- **WHAT THE TASK ASKS**
Copy the result of filtering the entries below for lines that include the string "VOLL".

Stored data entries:

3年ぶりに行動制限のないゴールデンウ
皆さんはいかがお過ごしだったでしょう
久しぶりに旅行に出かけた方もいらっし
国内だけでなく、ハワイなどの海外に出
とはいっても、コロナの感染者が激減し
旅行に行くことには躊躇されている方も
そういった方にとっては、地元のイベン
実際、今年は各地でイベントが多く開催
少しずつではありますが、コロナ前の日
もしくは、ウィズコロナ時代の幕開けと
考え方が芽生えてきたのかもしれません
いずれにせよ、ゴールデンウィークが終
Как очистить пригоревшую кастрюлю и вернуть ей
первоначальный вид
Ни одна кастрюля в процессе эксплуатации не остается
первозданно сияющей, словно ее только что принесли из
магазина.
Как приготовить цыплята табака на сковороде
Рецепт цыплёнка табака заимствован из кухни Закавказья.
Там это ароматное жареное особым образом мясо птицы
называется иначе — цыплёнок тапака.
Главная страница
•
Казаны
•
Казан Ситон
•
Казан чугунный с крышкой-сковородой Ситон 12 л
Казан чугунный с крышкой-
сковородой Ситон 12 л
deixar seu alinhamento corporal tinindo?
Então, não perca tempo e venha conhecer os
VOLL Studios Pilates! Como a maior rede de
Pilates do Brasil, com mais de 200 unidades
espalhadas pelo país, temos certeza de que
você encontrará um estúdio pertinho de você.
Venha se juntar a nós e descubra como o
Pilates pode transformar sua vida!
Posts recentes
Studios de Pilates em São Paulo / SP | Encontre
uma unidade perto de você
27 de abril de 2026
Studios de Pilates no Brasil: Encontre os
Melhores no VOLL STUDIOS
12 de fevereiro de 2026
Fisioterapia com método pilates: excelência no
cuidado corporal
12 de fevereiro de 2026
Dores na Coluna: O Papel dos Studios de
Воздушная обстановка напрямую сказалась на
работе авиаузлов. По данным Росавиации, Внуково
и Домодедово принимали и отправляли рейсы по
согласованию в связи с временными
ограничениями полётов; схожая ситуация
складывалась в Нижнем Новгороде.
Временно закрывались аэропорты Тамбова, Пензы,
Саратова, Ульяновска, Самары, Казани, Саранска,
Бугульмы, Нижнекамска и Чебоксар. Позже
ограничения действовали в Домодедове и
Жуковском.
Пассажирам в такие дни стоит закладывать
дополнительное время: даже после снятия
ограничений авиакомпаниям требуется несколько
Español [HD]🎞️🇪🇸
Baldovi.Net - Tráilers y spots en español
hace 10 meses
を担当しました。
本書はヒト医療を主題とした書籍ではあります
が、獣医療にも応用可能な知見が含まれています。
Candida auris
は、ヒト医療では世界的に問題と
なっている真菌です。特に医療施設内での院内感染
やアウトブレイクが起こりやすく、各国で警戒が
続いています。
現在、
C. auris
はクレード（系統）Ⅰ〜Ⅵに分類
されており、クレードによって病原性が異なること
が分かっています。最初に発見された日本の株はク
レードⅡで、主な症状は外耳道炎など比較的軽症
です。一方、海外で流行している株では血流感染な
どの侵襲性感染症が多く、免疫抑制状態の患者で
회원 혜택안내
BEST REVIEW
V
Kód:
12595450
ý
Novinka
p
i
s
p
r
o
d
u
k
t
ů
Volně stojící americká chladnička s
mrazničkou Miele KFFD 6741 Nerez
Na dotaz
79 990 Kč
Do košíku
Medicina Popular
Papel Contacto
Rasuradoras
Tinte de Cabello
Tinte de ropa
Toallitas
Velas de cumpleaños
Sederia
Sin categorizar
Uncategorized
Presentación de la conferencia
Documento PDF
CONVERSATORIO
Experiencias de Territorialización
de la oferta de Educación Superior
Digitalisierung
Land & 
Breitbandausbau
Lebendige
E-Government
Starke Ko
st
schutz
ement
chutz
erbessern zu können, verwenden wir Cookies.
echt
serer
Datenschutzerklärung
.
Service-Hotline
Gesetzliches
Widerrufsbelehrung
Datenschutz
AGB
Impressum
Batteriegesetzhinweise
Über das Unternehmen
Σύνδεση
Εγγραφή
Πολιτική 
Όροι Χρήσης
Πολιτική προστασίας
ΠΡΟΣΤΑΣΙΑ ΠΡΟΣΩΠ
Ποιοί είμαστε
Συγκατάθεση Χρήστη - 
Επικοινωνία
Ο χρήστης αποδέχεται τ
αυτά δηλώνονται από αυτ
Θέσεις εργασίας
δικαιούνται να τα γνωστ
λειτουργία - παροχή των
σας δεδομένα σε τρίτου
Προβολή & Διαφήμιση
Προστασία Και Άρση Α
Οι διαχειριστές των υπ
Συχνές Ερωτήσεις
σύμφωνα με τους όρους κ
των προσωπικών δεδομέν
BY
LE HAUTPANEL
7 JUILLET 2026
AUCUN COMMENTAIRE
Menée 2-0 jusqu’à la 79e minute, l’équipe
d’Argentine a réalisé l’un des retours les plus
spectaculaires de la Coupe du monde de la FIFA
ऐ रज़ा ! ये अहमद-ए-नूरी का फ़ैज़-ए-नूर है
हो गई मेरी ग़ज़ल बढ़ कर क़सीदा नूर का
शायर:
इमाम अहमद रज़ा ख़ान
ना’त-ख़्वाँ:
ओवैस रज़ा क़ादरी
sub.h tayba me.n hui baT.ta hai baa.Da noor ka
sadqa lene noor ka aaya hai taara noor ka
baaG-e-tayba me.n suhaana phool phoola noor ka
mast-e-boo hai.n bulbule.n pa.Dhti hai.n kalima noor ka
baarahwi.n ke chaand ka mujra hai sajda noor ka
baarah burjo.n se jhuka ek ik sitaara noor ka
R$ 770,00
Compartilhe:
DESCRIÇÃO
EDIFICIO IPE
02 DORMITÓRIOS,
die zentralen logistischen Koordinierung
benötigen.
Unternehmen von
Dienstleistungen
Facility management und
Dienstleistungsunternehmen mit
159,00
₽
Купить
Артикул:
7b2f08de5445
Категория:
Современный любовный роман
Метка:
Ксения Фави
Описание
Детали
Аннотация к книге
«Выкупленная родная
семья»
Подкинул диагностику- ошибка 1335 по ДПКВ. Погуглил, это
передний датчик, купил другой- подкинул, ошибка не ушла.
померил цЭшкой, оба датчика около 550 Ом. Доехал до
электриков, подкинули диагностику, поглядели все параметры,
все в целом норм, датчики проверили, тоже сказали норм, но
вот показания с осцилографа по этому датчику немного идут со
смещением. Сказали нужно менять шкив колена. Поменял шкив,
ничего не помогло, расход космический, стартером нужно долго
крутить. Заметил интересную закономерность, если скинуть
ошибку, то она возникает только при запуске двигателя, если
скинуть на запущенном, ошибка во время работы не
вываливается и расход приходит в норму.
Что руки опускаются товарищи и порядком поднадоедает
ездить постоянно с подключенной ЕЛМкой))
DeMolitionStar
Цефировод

- **RESULT**
VOLL Studios Pilates! Como a maior rede de
Melhores no VOLL STUDIOS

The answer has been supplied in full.